Required action: Your copy of the listing must be exact and must hold no images.

Top of Material provided

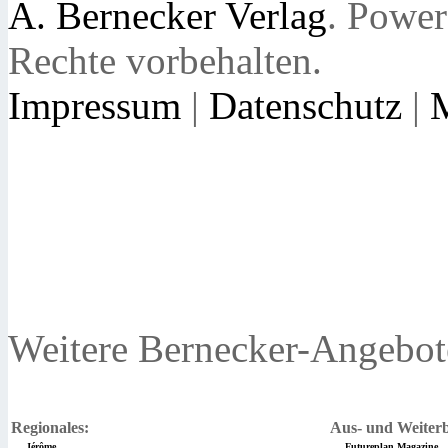
A. Bernecker Verlag
. Powe
Rechte vorbehalten.
Impressum
|
Datenschutz
|
Weitere Bernecker-Angebot
Regionales:
Aus- und Weiterb
Jérôme
Futureplan Magazine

Bottom of Material provided

Your solution:
A. Bernecker Verlag
. Powe
Rechte vorbehalten.
Impressum
|
Datenschutz
|
Weitere Bernecker-Angebot
Regionales:
Aus- und Weiterb
Jérôme
Futureplan Magazine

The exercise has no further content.